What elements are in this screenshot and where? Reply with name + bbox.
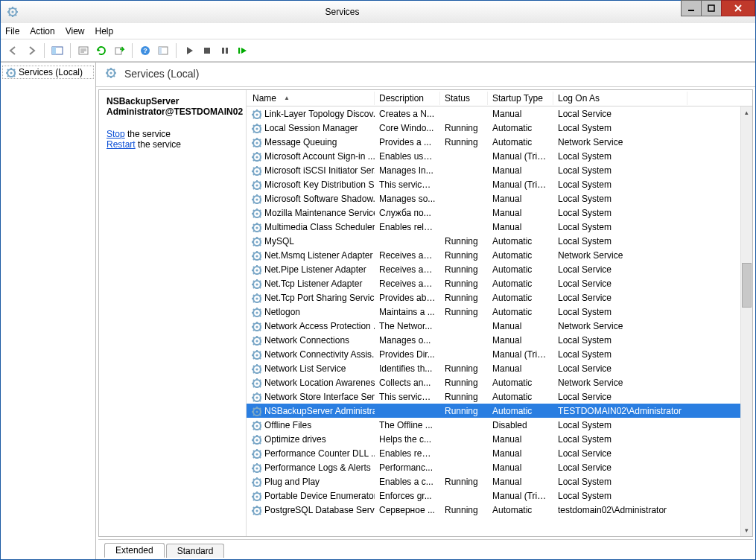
start-service-button[interactable]: [181, 42, 197, 59]
service-startup: Manual: [488, 207, 553, 219]
service-description: Collects an...: [375, 377, 440, 389]
service-status: [440, 212, 488, 214]
table-row[interactable]: Microsoft Software Shadow...Manages so..…: [247, 191, 752, 206]
tab-extended[interactable]: Extended: [104, 543, 165, 558]
table-row[interactable]: Link-Layer Topology Discov...Creates a N…: [247, 106, 752, 121]
table-row[interactable]: Optimize drivesHelps the c...ManualLocal…: [247, 432, 752, 446]
tree-item-services-local[interactable]: Services (Local): [2, 66, 94, 79]
back-button[interactable]: [5, 42, 22, 59]
service-description: Enables rem...: [375, 448, 440, 459]
service-status: Running: [440, 292, 488, 304]
restart-service-button[interactable]: [235, 42, 251, 59]
service-startup: Automatic: [488, 306, 553, 318]
console-tree[interactable]: Services (Local): [1, 63, 96, 559]
panel-header: Services (Local): [96, 63, 755, 87]
table-row[interactable]: NetlogonMaintains a ...RunningAutomaticL…: [247, 305, 752, 319]
service-status: Running: [440, 377, 488, 389]
table-row[interactable]: Network Access Protection ...The Networ.…: [247, 319, 752, 333]
scroll-down-icon[interactable]: ▾: [741, 524, 752, 536]
service-name: Network Access Protection ...: [264, 321, 375, 331]
table-row[interactable]: MySQLRunningAutomaticLocal System: [247, 234, 752, 248]
scroll-thumb[interactable]: [742, 263, 752, 308]
minimize-button[interactable]: [681, 0, 702, 16]
close-button[interactable]: [721, 0, 755, 16]
table-row[interactable]: Performance Logs & AlertsPerformanc...Ma…: [247, 460, 752, 474]
table-row[interactable]: Network Location AwarenessCollects an...…: [247, 375, 752, 389]
table-row[interactable]: Plug and PlayEnables a c...RunningManual…: [247, 474, 752, 489]
service-startup: Automatic: [488, 122, 553, 134]
services-grid[interactable]: Name▲ Description Status Startup Type Lo…: [247, 90, 752, 536]
service-name: Plug and Play: [264, 477, 320, 487]
tab-strip: Extended Standard: [98, 539, 753, 557]
services-window: Services File Action View Help ?: [0, 0, 756, 560]
service-name: Mozilla Maintenance Service: [264, 208, 375, 218]
col-startup[interactable]: Startup Type: [488, 92, 553, 105]
table-row[interactable]: Net.Tcp Port Sharing ServiceProvides abi…: [247, 290, 752, 305]
menu-view[interactable]: View: [66, 26, 85, 36]
service-logon: Local System: [553, 419, 687, 431]
table-row[interactable]: Net.Pipe Listener AdapterReceives act...…: [247, 262, 752, 276]
show-hide-tree-button[interactable]: [49, 42, 66, 59]
table-row[interactable]: Local Session ManagerCore Windo...Runnin…: [247, 121, 752, 135]
service-name: Network Connectivity Assis...: [264, 349, 375, 360]
table-row[interactable]: Microsoft iSCSI Initiator Ser...Manages …: [247, 163, 752, 177]
table-row[interactable]: Portable Device Enumerator...Enforces gr…: [247, 489, 752, 503]
grid-body[interactable]: Link-Layer Topology Discov...Creates a N…: [247, 106, 752, 536]
service-name: Microsoft Key Distribution S...: [264, 179, 375, 190]
service-description: The Offline ...: [375, 419, 440, 431]
service-status: Running: [440, 363, 488, 375]
service-logon: Local System: [553, 476, 687, 488]
table-row[interactable]: NSBackupServer Administra...RunningAutom…: [247, 404, 752, 418]
service-description: Helps the c...: [375, 433, 440, 445]
table-row[interactable]: Offline FilesThe Offline ...DisabledLoca…: [247, 418, 752, 432]
table-row[interactable]: Microsoft Key Distribution S...This serv…: [247, 177, 752, 191]
scroll-up-icon[interactable]: ▴: [741, 106, 752, 118]
service-description: The Networ...: [375, 320, 440, 332]
properties-button[interactable]: [75, 42, 92, 59]
svg-rect-28: [238, 48, 240, 54]
restart-link[interactable]: Restart: [107, 139, 136, 150]
tab-standard[interactable]: Standard: [166, 544, 225, 558]
sort-asc-icon: ▲: [284, 95, 290, 101]
refresh-button[interactable]: [93, 42, 109, 59]
service-logon: Local Service: [553, 264, 687, 276]
table-row[interactable]: Multimedia Class SchedulerEnables rela..…: [247, 220, 752, 234]
service-name: PostgreSQL Database Server...: [264, 505, 375, 515]
maximize-button[interactable]: [701, 0, 722, 16]
stop-link[interactable]: Stop: [107, 129, 125, 139]
table-row[interactable]: Message QueuingProvides a ...RunningAuto…: [247, 135, 752, 149]
table-row[interactable]: Performance Counter DLL ...Enables rem..…: [247, 446, 752, 460]
table-row[interactable]: Network Store Interface Ser...This servi…: [247, 389, 752, 404]
pause-service-button[interactable]: [217, 42, 233, 59]
service-startup: Automatic: [488, 504, 553, 516]
col-description[interactable]: Description: [375, 92, 440, 105]
grid-header[interactable]: Name▲ Description Status Startup Type Lo…: [247, 90, 752, 106]
service-name: Portable Device Enumerator...: [264, 491, 375, 501]
forward-button[interactable]: [23, 42, 39, 59]
service-description: Provides abi...: [375, 292, 440, 304]
menu-file[interactable]: File: [5, 26, 19, 36]
table-row[interactable]: Network ConnectionsManages o...ManualLoc…: [247, 333, 752, 347]
col-status[interactable]: Status: [440, 92, 488, 105]
table-row[interactable]: Net.Msmq Listener AdapterReceives act...…: [247, 248, 752, 262]
menu-help[interactable]: Help: [95, 26, 114, 36]
export-button[interactable]: [111, 42, 127, 59]
menu-action[interactable]: Action: [30, 26, 54, 36]
help-topics-button[interactable]: [155, 42, 171, 59]
table-row[interactable]: Network List ServiceIdentifies th...Runn…: [247, 361, 752, 375]
col-name[interactable]: Name▲: [247, 92, 375, 105]
service-startup: Automatic: [488, 249, 553, 261]
help-button[interactable]: ?: [137, 42, 153, 59]
service-description: Creates a N...: [375, 108, 440, 120]
stop-service-button[interactable]: [199, 42, 215, 59]
service-startup: Automatic: [488, 235, 553, 247]
scrollbar[interactable]: ▴ ▾: [740, 106, 752, 536]
table-row[interactable]: Network Connectivity Assis...Provides Di…: [247, 347, 752, 361]
service-logon: Local Service: [553, 391, 687, 403]
service-logon: Local Service: [553, 462, 687, 474]
col-logon[interactable]: Log On As: [553, 92, 687, 105]
table-row[interactable]: Net.Tcp Listener AdapterReceives act...R…: [247, 276, 752, 290]
table-row[interactable]: Mozilla Maintenance ServiceСлужба по...M…: [247, 206, 752, 220]
table-row[interactable]: Microsoft Account Sign-in ...Enables use…: [247, 149, 752, 163]
table-row[interactable]: PostgreSQL Database Server...Серверное .…: [247, 503, 752, 517]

* EXERCISE GOAL *
Take each line in the listing that has the word "header" and copy it.

* EXERCISE RESPONSE *
panel-header: Services (Local): [96, 63, 755, 87]
grid-header[interactable]: Name▲ Description Status Startup Type Lo…: [247, 90, 752, 106]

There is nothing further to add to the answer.